[Start of Attachment]

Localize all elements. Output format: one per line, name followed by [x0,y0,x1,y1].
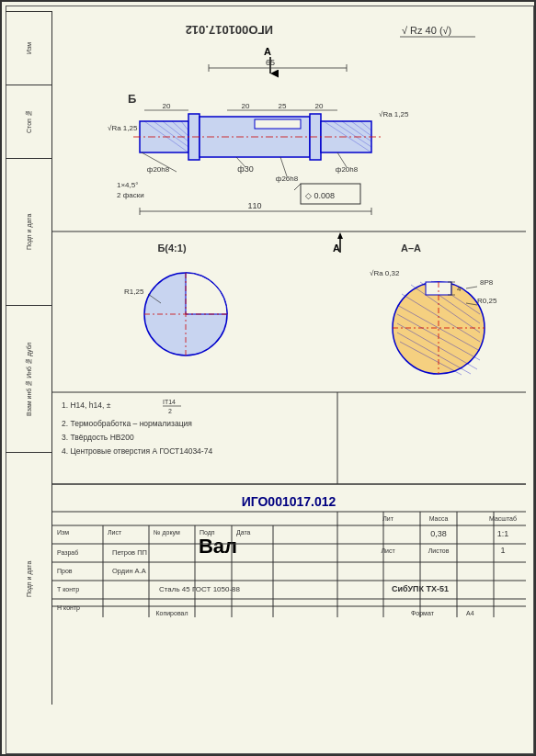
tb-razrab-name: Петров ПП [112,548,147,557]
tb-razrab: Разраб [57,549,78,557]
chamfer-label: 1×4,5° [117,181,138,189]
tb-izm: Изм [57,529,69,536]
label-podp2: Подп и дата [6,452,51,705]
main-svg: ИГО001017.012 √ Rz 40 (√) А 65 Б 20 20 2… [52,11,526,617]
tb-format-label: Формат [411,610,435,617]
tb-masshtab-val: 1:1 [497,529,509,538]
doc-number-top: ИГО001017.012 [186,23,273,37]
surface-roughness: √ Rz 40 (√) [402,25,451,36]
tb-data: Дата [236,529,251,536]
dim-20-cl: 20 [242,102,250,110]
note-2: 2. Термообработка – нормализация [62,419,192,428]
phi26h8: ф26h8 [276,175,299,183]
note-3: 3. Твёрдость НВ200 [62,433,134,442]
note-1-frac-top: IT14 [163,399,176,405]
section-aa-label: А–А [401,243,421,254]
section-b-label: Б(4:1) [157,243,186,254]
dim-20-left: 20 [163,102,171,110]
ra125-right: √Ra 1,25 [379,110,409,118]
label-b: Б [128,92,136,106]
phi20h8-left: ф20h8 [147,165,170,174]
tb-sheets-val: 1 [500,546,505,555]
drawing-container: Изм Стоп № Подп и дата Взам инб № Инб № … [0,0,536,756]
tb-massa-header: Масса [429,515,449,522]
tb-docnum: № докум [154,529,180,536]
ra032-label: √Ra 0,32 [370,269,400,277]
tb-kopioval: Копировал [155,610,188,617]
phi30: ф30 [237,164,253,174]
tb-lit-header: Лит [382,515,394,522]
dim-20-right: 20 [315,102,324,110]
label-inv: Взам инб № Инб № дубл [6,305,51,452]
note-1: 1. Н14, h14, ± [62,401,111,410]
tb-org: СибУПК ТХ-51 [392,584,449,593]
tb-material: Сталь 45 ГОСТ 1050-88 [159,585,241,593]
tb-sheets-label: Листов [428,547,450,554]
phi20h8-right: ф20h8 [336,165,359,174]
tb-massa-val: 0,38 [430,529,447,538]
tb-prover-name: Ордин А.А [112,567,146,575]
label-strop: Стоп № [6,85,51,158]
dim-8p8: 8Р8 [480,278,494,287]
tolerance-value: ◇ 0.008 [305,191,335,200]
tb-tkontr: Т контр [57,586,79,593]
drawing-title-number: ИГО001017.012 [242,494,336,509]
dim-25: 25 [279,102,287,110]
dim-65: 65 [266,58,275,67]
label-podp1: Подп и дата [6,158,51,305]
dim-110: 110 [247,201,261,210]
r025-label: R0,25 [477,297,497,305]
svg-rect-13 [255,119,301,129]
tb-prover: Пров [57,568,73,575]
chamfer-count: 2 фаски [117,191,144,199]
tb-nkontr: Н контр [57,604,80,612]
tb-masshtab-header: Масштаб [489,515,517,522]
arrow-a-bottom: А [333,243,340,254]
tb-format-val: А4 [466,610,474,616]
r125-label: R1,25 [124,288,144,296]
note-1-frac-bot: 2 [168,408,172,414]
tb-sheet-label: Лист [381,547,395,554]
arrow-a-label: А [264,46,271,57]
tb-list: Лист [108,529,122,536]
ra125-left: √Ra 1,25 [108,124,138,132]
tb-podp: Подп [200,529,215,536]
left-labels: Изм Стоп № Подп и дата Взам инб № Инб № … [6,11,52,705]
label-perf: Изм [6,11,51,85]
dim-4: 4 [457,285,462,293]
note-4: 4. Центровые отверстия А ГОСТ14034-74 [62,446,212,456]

[End of Attachment]
[Start of Attachment]

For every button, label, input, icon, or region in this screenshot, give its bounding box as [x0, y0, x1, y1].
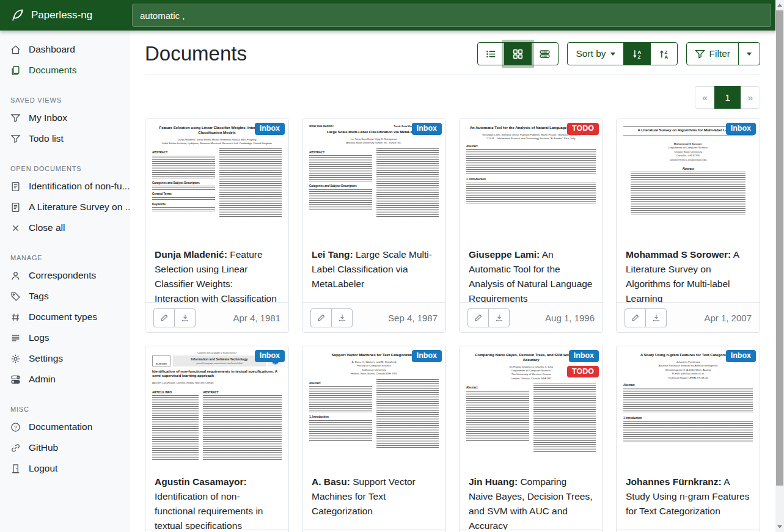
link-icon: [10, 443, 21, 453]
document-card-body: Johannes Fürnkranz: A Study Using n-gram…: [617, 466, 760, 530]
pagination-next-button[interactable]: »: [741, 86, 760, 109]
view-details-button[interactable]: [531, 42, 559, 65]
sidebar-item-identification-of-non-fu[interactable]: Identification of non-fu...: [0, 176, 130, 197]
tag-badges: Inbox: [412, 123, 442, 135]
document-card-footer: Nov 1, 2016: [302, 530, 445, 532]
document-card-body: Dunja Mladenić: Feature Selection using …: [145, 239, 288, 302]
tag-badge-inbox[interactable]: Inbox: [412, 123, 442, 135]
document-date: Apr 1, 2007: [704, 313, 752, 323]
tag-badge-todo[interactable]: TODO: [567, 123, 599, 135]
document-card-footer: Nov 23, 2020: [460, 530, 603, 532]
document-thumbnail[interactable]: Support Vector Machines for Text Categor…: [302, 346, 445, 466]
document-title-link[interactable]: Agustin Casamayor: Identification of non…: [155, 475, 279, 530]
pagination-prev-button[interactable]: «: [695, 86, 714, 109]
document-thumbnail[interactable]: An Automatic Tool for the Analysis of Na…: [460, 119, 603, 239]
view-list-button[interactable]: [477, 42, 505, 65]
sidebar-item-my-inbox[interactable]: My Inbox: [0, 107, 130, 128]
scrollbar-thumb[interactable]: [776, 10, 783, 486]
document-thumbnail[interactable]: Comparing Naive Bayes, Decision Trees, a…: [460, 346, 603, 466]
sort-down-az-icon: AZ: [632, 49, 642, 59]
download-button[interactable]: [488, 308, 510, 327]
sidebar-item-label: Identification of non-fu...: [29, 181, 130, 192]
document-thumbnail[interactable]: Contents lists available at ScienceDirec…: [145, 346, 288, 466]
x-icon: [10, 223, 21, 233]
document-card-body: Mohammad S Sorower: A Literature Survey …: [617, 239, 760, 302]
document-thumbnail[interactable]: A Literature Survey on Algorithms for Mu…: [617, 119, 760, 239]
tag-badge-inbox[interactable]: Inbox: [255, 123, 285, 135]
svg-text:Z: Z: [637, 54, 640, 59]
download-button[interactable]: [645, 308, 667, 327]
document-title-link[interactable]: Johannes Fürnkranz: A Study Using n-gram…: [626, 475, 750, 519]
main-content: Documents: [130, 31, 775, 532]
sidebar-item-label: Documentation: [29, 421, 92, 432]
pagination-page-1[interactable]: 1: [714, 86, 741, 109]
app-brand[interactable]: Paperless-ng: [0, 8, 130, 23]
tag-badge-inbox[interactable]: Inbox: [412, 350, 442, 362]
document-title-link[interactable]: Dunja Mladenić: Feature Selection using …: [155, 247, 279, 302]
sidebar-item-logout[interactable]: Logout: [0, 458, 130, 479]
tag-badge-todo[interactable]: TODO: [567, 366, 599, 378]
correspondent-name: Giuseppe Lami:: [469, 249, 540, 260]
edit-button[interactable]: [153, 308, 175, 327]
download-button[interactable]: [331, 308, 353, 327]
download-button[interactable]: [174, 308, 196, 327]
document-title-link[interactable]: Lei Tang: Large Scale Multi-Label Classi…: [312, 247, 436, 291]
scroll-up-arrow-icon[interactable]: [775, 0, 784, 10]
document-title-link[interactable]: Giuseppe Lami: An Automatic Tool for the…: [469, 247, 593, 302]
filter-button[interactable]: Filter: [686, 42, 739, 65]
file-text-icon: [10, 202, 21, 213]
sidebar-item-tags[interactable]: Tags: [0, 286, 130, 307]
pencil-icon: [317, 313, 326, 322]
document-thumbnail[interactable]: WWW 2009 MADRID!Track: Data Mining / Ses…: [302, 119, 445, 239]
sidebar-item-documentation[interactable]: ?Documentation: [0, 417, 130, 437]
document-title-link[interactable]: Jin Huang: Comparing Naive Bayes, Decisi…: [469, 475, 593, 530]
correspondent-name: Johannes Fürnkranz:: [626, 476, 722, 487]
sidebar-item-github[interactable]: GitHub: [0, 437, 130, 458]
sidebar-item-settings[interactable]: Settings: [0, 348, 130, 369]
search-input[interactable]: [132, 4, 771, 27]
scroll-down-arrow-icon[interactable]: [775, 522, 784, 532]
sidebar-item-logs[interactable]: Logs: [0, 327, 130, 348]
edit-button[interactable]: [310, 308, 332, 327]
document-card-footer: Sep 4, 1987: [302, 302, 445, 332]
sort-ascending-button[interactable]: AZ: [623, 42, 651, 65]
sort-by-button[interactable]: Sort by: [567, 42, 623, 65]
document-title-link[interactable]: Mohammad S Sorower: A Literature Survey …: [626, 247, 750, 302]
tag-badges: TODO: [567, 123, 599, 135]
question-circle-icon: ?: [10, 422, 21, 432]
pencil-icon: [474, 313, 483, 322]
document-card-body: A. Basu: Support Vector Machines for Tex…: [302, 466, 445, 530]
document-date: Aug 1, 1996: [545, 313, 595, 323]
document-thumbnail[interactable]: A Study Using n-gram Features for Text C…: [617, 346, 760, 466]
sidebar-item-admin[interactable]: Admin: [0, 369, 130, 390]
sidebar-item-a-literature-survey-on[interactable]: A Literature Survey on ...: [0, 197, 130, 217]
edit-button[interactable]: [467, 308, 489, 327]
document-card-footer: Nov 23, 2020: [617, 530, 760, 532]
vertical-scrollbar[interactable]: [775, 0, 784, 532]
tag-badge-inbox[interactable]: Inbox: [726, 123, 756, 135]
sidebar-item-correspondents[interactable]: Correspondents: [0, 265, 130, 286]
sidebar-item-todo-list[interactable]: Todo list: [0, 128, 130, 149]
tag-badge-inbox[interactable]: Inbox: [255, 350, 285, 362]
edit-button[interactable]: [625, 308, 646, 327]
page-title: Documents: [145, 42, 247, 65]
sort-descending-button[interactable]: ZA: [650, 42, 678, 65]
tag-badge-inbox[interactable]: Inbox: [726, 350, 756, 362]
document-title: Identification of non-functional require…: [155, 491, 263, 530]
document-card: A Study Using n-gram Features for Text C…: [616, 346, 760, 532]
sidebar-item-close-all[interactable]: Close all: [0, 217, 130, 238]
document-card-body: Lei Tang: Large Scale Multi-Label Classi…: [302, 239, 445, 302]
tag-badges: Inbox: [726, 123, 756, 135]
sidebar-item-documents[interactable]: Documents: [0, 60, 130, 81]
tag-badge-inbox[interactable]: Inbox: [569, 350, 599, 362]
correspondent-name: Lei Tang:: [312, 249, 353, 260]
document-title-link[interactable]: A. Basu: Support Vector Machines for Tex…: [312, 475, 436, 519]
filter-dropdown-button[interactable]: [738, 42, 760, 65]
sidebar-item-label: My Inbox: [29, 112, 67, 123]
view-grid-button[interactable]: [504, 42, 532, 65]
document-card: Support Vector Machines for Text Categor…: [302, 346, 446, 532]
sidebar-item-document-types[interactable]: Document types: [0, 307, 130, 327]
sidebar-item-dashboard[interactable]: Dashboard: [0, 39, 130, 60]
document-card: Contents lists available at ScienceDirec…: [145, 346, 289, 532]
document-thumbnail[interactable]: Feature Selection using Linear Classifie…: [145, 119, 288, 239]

[End of Attachment]

_THE TASK_: Take every line above where "massa" appears and copy it.

_REPLY TO THE EXERCISE_:
tb-massa-header: Масса [429,515,449,522]
tb-massa-val: 0,38 [430,529,447,538]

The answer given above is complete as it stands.